We begin our trip down the rabbit hole with a look at the sorry financial condition of Hacienda Luisita: According to a Newsbreak investigation published just before the May 2010 elections, Hacienda Luisita Inc. (HLI), the corporation formed to manage the estate after the development of the stock-sharing scheme by which the Cojuangco family was able to avoid distributing the land to the tenants, was broke as of 2008, the year of the company’s most recent disclosure filing with the SEC. At the time, HLI reported liabilities of Php 1.34 billion and a capital deficiency of Php 773.6 million. Most of those liabilities were to other companies held by the Cojuangcos, primarily the seven that comprise the Tarlac Development Corporation (Tadeco), which owns 67% of HLI (the tenant-farmers purportedly own the remaining one-third as part of the stock distribution plan). Given that the legal wrangling over the plantation’s future has rendered it virtually non-productive, it is a reasonable assumption those liabilities and cash shortfall have deepened in the three years since.
On top of the Php 1.34 billion that is known, San Miguel Corporation (the conglomerate of Aquino’s estranged uncle Danding Cojuangco) advanced two payments of Php 300 million each to HLI to purchase sugar, which for reasons unknown SMC did not take delivery of; in the meantime, the interest on the loan has ballooned HLI’s debt to SMC to around Php 1.5 billion. While the collateral put up by HLI has not been disclosed, the only real asset HLI could use in the SMC deal is its land; at the 2008 property valuation favored by HLI and Aquino’s supportive Supreme Court Justice Ma. Lourdes Sereno (Php 2.5 million per hectare), that amounts to about 200 hectares. Other parts of the 4,915 hectares of the Hacienda that have not been converted to commercial or industrial property already are said to have been used as collateral for other loans, most through RCBC, which holds 184 hectares of the 500 converted from agricultural land by Luisita Realty and Luisita Industrial Park Corporation.
In addition to the at least Php 2.84 billion in outstanding debt, HLI was also ordered to by the Supreme Court to pay the farmer-beneficiaries of the land distribution Php 1.33 billion it received from the conversion of the aforementioned 500 hectares plus the sale to the government of 81.5 hectares for the controversial SCTEX Luisita extension and interchange, bringing HLI’s total tab to a minimum of Php 4.17 billion, for which the company has no funds to pay.

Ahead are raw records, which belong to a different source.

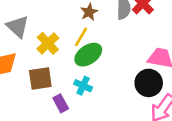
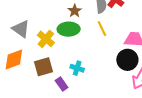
yellow line: (81, 37) -> (102, 29), moved, turned -49
green ellipse: (88, 55) -> (69, 29), moved, turned 40

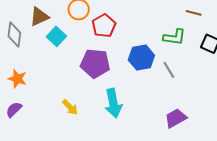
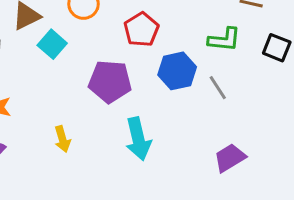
red pentagon: (104, 26) -> (141, 30), moved
yellow arrow: (70, 107) -> (62, 139), moved, turned 30

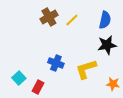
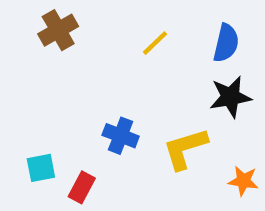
brown cross: (49, 17) -> (58, 30), moved
cyan square: (19, 78) -> (41, 168), turned 32

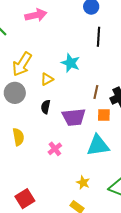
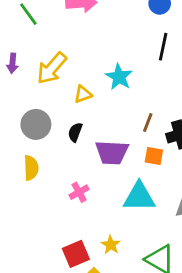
gray circle: (15, 93) -> (36, 124), moved
red square: (25, 199) -> (76, 254), moved

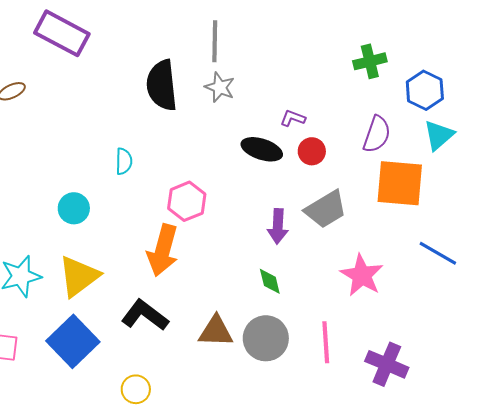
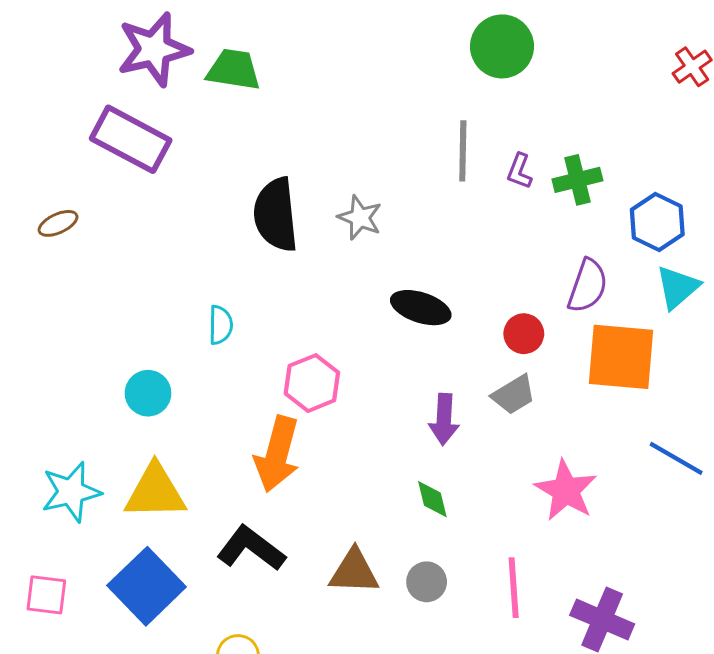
gray line: (215, 41) -> (463, 151), moved
purple L-shape: (293, 118) -> (519, 171), moved, turned -90
red circle: (312, 151) -> (524, 334), moved
gray trapezoid: (326, 209) -> (514, 395), size x0.7
yellow triangle: (79, 276) -> (155, 492), turned 36
gray circle: (266, 338) -> (427, 582), size x0.6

Those funds would have to come from the sale of the estate to the government under the land reform program, which sets the price at somewhere between Php 12 and Php 70 per square meter, which would net HLI something between Php 565.8 million and Php 3.3 billion – at best HLI comes up Php 870 million short; a plausible estimate, assuming a property price of about Php 40 per square meter and a debt figure somewhat higher than the Php 4.17 billion, is a deficit of Php 2.3 billion. If HLI could convince the Supreme Court to allow at least the same price at which the government expropriated the tract for the SCTEX (Php 98.79/sq. meter), it is possible the company could meet its debt obligations – but it would still have negative assets of around Php 284 million, and still be faced with buying out the 33% stake owned by the tenant farmers.
The loss of HLI to its tenant farmers would result in obvious losses to the component companies of Tadeco – and presumably, their creditors – to SMC, and to RCBC, but where does the Lopez Group of companies fit into all this? Why would they take the extraordinary step of assigning attorneys from their flagship company, ABS-CBN Broadcasting, to manage the impeachment for the prosecution? The exact stake the Lopez Group has in Hacienda Luisita’s continued existence may never be known – but openly rejecting the network’s status as an independent media entity (tenuous though that reputation may have been until now) implies the stake is big enough to be worth the incredible gamble. No other explanation makes sense; supporting the President’s drive to oust Corona on simple moral grounds is not a very good business decision. Doing so to prevent a significant financial loss or to obtain a significant financial gain would be, however, if either of those two things were significant enough to justify the risk of losing the case.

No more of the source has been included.